• _Task description_: Copy every line in the records below that contains the word "each".

• _Exercise data_:
++++++

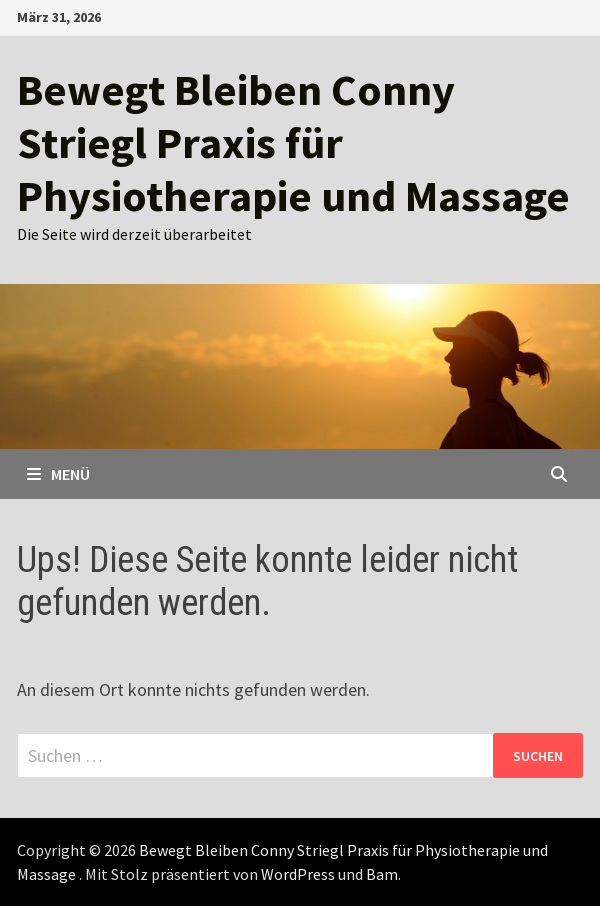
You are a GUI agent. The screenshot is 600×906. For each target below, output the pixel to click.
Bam (382, 874)
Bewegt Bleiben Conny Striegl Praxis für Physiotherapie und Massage (293, 142)
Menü (58, 474)
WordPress (298, 874)
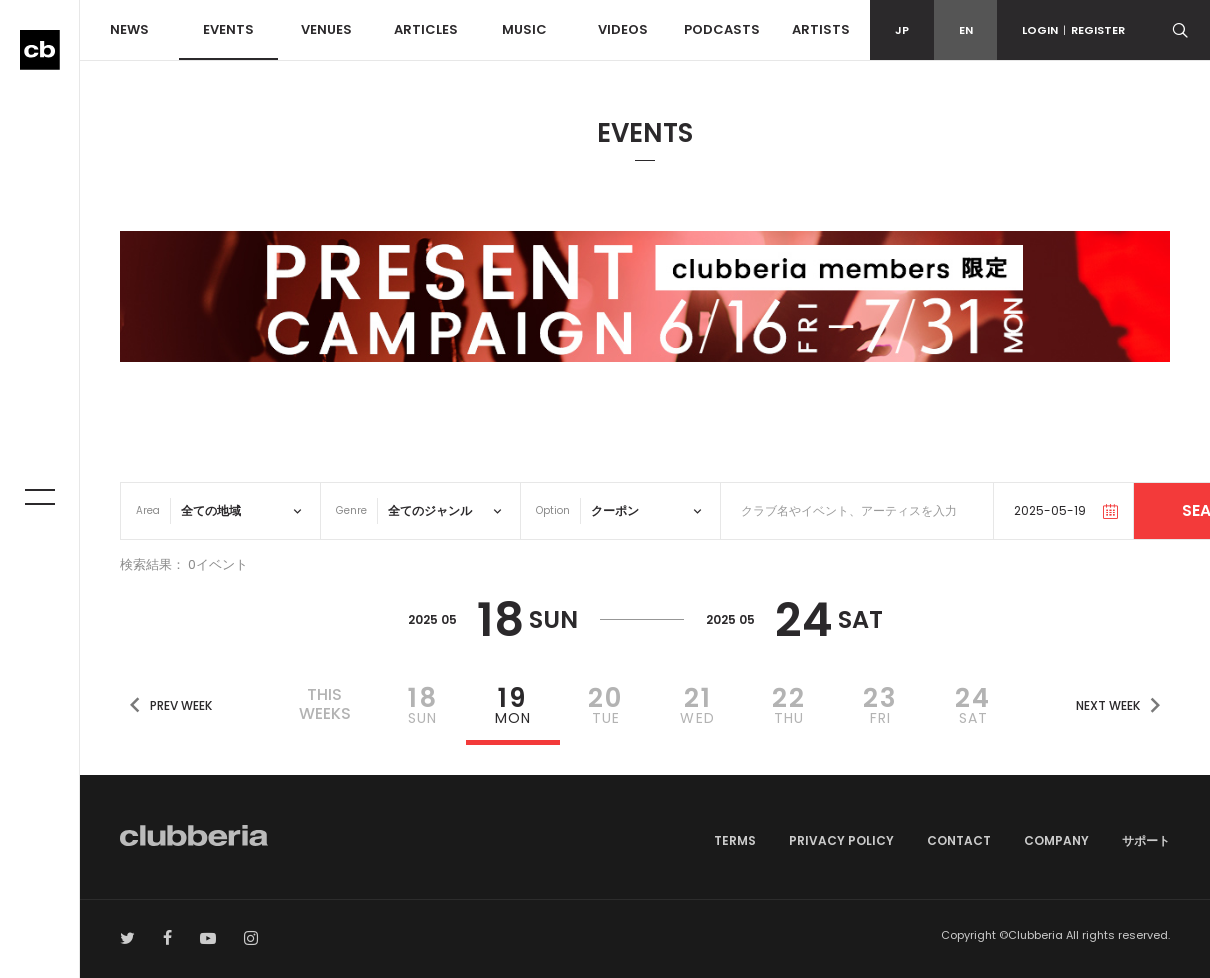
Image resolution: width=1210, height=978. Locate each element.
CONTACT (959, 840)
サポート (1146, 840)
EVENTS (228, 29)
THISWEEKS (325, 704)
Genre (351, 510)
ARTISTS (821, 29)
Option (553, 510)
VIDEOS (623, 29)
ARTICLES (426, 29)
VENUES (326, 29)
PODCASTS (722, 29)
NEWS (129, 29)
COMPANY (1056, 840)
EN (966, 30)
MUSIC (524, 29)
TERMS (735, 840)
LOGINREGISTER (1073, 30)
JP (902, 30)
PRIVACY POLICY (841, 840)
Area (148, 510)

++++++

• _The completed task_:
You are a GUI agent. The screenshot is 600×906. For each target below, output the pixel to click.
Image resolution: width=1210, height=978. Locate each element.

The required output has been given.